[Saved entries]

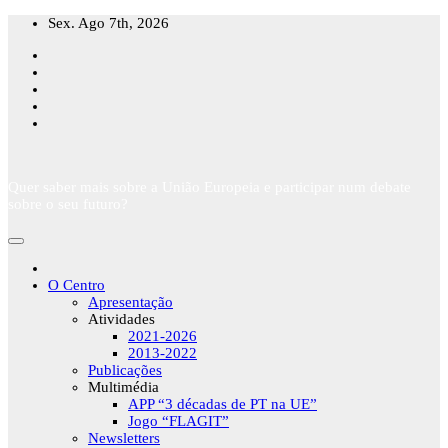
Skip
Sex. Ago 7th, 2026
to
content
Quer saber mais sobre a União Europeia e participar num debate
sobre o seu futuro?
O Centro
Apresentação
Atividades
2021-2026
2013-2022
Publicações
Multimédia
APP “3 décadas de PT na UE”
Jogo “FLAGIT”
Newsletters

### Task to carry out
Take every line above carrying "sobre" and return it.

### Output for this exercise
Quer saber mais sobre a União Europeia e participar num debate
sobre o seu futuro?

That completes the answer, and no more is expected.